▶ Task objective
Return the records exactly as they appear below, omitting the pictures.

───── Data records

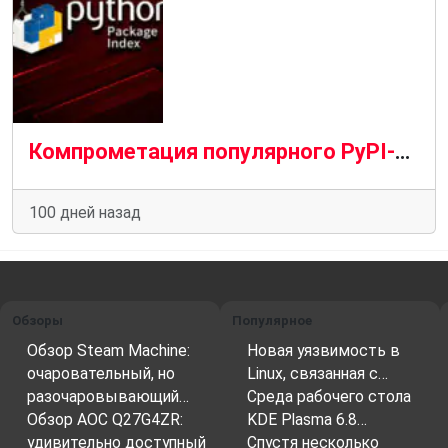
Компрометация популярного PyPI-пакета: как атака на elementary-data поставила под угрозу тысячи разработчиков
100 дней назад
Обзоры
Популярное
Обзор Steam Machine:
Новая уязвимость в
очаровательный, но
Linux, связанная с…
разочаровывающий…
Среда рабочего стола
Обзор AOC Q27G4ZR:
KDE Plasma 6.8…
удивительно доступный
Спустя несколько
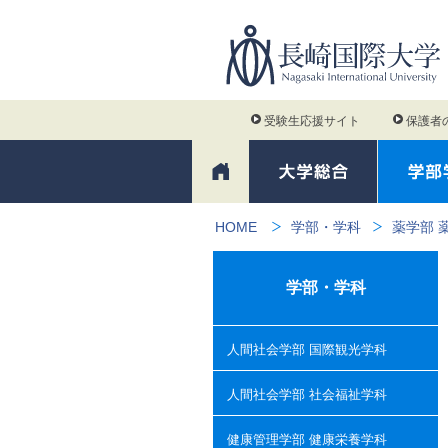
受験生応援サイト
保護者
HOME
学部・学科
薬学部 
学部・学科
人間社会学部 国際観光学科
人間社会学部 社会福祉学科
健康管理学部 健康栄養学科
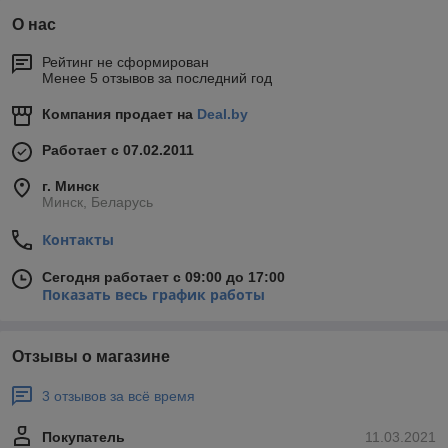
О нас
Рейтинг не сформирован
Менее 5 отзывов за последний год
Компания продает на
Deal.by
Работает с 07.02.2011
г. Минск
Минск, Беларусь
Контакты
Сегодня работает с 09:00 до 17:00
Показать весь график работы
Отзывы о магазине
3 отзывов за всё время
Покупатель
11.03.2021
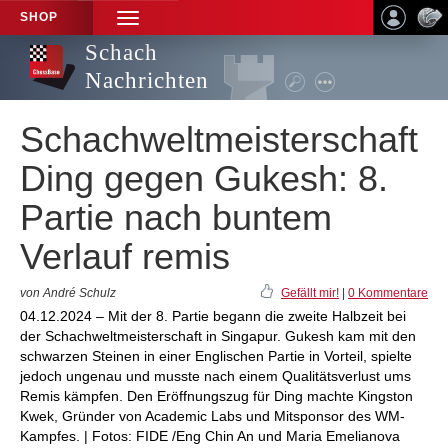
SHOP
TOGGLE
NAVIGATION
Schach
Nachrichten
Schachweltmeisterschaft
Ding gegen Gukesh: 8.
Partie nach buntem
Verlauf remis
von André Schulz
Gefällt mir!
|
0 Kommentare
04.12.2024 – Mit der 8. Partie begann die zweite Halbzeit bei
der Schachweltmeisterschaft in Singapur. Gukesh kam mit den
schwarzen Steinen in einer Englischen Partie in Vorteil, spielte
jedoch ungenau und musste nach einem Qualitätsverlust ums
Remis kämpfen. Den Eröffnungszug für Ding machte Kingston
Kwek, Gründer von Academic Labs und Mitsponsor des WM-
Kampfes. | Fotos: FIDE /Eng Chin An und Maria Emelianova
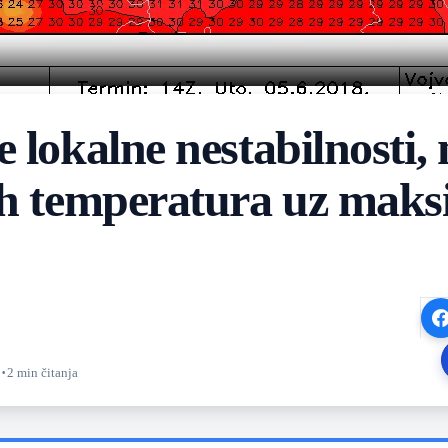
 lokalne nestabilnosti, 
kih temperatura uz mak
·
2 min čitanja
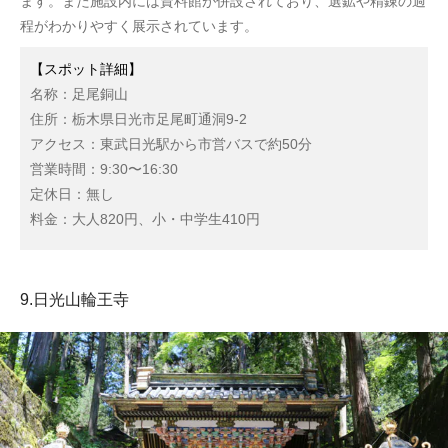
ます。また施設内には資料館が併設されており、選鉱や精錬の過
程がわかりやすく展示されています。
【スポット詳細】
名称：足尾銅山
住所：栃木県日光市足尾町通洞9-2
アクセス：東武日光駅から市営バスで約50分
営業時間：9:30〜16:30
定休日：無し
料金：大人820円、小・中学生410円
9.日光山輪王寺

──────────

▶ Solution for this exercise
Компрометация популярного PyPI-пакета: как атака на elementary-data поставила под угрозу тысячи разработчиков
100 дней назад
Обзоры
Популярное
Обзор Steam Machine:
Новая уязвимость в
очаровательный, но
Linux, связанная с…
разочаровывающий…
Среда рабочего стола
Обзор AOC Q27G4ZR:
KDE Plasma 6.8…
удивительно доступный
Спустя несколько
受験生応援サイト
保護者
HOME
学部・学科
薬学部 
学部・学科
人間社会学部 国際観光学科
人間社会学部 社会福祉学科
健康管理学部 健康栄養学科
О нас
Рейтинг не сформирован
Менее 5 отзывов за последний год
Компания продает на
Deal.by
Работает с 07.02.2011
г. Минск
Минск, Беларусь
Контакты
Сегодня работает с 09:00 до 17:00
Показать весь график работы
Отзывы о магазине
3 отзывов за всё время
Покупатель
11.03.2021
SHOP
TOGGLE
NAVIGATION
Schach
Nachrichten
Schachweltmeisterschaft
Ding gegen Gukesh: 8.
Partie nach buntem
Verlauf remis
von André Schulz
Gefällt mir!
|
0 Kommentare
04.12.2024 – Mit der 8. Partie begann die zweite Halbzeit bei
der Schachweltmeisterschaft in Singapur. Gukesh kam mit den
schwarzen Steinen in einer Englischen Partie in Vorteil, spielte
jedoch ungenau und musste nach einem Qualitätsverlust ums
Remis kämpfen. Den Eröffnungszug für Ding machte Kingston
Kwek, Gründer von Academic Labs und Mitsponsor des WM-
Kampfes. | Fotos: FIDE /Eng Chin An und Maria Emelianova
 lokalne nestabilnosti, 
kih temperatura uz mak
·
2 min čitanja
ます。また施設内には資料館が併設されており、選鉱や精錬の過
程がわかりやすく展示されています。
【スポット詳細】
名称：足尾銅山
住所：栃木県日光市足尾町通洞9-2
アクセス：東武日光駅から市営バスで約50分
営業時間：9:30〜16:30
定休日：無し
料金：大人820円、小・中学生410円
9.日光山輪王寺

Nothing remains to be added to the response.